Le bassin méditerranéen est l’un des principaux foyers de biodiversité de la planète. Mais c’est aussi une des régions du monde où les écosystèmes sont soumis aux plus fortes pressions environnementales. La présence de très nombreuses espèces endémiques et la disparition très importante des écosystèmes d’origine ont conduit à faire figurer le bassin méditerranéen parmi les 34 points-chauds (hot-spot)1 de biodiversité que compte la Terre. Dans ce hot-spot méditerranéen, on compte 12 zones à très grande biodiversité2. Et parmi ces 12 zones figure la Corse, avec les autres îles de la mer Tyrrhénienne.

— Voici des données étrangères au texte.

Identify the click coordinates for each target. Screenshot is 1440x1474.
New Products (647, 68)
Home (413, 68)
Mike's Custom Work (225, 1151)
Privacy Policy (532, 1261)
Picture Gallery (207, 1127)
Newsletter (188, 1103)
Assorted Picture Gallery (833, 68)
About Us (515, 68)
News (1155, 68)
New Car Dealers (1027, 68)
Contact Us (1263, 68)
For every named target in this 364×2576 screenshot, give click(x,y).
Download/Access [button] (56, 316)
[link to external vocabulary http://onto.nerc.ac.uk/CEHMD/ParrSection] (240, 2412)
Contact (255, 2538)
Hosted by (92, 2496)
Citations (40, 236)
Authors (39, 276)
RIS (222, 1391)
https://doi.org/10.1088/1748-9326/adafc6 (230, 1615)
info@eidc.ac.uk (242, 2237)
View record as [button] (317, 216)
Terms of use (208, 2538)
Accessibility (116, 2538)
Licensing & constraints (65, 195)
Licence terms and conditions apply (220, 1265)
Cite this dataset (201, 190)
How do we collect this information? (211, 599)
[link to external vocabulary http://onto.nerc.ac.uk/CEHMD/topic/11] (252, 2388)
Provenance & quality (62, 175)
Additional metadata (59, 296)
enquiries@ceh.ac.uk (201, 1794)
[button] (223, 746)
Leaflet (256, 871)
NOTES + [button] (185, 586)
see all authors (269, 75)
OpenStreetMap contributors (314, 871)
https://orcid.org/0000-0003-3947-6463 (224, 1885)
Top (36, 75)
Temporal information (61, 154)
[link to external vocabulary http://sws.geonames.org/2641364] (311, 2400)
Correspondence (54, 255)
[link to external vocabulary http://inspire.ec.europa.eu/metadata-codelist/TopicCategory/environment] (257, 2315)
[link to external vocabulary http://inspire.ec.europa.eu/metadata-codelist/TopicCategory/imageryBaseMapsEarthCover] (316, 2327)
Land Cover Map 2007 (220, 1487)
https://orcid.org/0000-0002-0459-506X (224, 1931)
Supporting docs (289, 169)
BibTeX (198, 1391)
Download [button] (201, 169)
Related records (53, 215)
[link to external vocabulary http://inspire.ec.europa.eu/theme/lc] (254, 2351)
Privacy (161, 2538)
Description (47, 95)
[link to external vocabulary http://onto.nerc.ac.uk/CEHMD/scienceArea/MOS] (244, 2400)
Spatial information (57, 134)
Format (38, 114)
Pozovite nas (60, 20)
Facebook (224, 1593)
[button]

La Corse présente une extraordinaire diversité de milieux et sa flore est très riche en espèces endémiques ou à aire de répartition réduite. Les zones naturelles situées à l’extrême sud de l’île forment un ensemble des plus originaux. Les granites littoraux et le très singulier plateau calcaire de Pertusato abritent un grand nombre d’espèces végétales très rares. De ce fait, Botaniste ne se lasse jamais d’arpenter ces milieux pour découvrir des espèces fugaces et discrètes, dont certaines ne se laissent observer qu’en hiver.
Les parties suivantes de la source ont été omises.